Cesare Rossi (born 21 September 1887 in Pescia – died 9 August 1967 in Rome) was an Italian fascist leader who later became estranged from the regime.
Rossi began his political career on the left with the Italian Socialist Party and as a writer for various syndicalist journals. However he left the Socialists in 1907 to serve in the Italian Army and did not rejoin following his demobilisation. Instead he embraced syndicalism fully by becoming a leading member of the Unione Sindacale Italiana. He joined the Fasci di Azione Rivoluzionaria in 1914 and by 1919 this had led to him joining the Fasci italiani di combattimento.
A leading writer for Il Popolo d'Italia, Rossi was recognised as one of Benito Mussolini's closest advisers in the early days of the fascist movement. Rossi soon gained a reputation for his moderation and was instrumental in the Pact of Pacification, a 1921 agreement that temporarily slowed down the violence of the Blackshirts. Working with Mussolini he also developed a strategy of trying to win over the left into a cross-class alliance. He attained the rank of assistant secretary of the movement in 1921 and was effective leader in Tuscany whilst he went on to sit on the National Fascist Party national council and the Grand Council of Fascism.

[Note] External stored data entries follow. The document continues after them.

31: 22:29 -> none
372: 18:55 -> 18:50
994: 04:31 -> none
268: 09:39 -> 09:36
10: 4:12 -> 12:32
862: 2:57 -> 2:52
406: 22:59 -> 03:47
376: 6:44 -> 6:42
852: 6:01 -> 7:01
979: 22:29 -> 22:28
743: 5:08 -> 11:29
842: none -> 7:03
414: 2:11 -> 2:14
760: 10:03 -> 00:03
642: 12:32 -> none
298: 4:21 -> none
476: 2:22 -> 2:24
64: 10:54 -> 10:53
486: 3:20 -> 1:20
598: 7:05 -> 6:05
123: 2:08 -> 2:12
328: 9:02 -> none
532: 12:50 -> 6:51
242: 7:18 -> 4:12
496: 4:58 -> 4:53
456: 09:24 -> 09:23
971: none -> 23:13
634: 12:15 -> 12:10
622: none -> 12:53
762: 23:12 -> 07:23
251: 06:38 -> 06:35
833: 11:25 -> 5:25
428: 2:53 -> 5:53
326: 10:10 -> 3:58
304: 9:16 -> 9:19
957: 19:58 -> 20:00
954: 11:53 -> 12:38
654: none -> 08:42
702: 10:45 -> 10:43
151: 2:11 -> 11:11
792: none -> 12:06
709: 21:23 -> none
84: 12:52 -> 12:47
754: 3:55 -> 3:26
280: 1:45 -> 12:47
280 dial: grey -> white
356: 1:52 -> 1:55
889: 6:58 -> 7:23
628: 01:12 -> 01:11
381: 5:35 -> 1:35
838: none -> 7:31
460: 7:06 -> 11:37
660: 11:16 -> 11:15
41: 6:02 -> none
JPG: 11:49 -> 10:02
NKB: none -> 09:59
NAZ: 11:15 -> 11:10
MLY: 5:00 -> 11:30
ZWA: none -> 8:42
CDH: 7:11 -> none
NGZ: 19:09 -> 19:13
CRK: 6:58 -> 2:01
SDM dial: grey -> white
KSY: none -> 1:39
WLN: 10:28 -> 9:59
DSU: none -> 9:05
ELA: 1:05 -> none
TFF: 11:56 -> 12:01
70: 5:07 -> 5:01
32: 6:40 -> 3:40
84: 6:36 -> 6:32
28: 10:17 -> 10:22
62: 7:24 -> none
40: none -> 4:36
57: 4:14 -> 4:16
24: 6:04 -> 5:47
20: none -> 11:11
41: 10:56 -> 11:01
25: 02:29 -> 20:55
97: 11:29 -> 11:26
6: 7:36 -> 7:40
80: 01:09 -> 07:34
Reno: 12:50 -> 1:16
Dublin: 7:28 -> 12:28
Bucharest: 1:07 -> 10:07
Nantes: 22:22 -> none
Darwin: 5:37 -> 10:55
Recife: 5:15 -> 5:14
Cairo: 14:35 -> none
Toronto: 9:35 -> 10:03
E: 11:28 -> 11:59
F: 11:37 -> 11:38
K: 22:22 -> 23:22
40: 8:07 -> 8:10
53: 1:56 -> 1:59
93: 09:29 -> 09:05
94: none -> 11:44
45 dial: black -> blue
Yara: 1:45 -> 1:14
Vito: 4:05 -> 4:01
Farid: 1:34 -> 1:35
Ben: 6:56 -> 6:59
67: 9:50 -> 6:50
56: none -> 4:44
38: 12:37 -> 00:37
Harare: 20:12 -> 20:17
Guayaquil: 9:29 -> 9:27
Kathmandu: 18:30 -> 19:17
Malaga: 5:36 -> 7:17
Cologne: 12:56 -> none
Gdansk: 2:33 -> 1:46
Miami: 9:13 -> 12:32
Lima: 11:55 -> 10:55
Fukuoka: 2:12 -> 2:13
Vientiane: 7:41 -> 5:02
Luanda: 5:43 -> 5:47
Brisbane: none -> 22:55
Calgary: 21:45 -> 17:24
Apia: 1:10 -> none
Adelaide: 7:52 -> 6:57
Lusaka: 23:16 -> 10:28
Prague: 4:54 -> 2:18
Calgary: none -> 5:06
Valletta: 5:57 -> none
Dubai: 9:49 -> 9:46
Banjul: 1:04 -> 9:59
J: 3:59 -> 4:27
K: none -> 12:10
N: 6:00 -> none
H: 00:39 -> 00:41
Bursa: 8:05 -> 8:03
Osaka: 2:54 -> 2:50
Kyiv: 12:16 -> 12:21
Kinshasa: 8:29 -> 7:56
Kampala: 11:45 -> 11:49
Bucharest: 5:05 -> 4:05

He was the leader of a fasci and an important figure in the March on Rome. Following this seizure of power Rossi was appointed director of Mussolini's Press and Propaganda Office. He was also central in organising not only the 1924 election but also the reprisals against the areas that had rejected fascism which followed. A potential conflict of interest had arisen in February 1923 when Mussolini banned Fascist Party members from involvement in Freemasonry but ultimately the ban was not enforced as Rossi was just one of a number of Freemasons prominent within the party.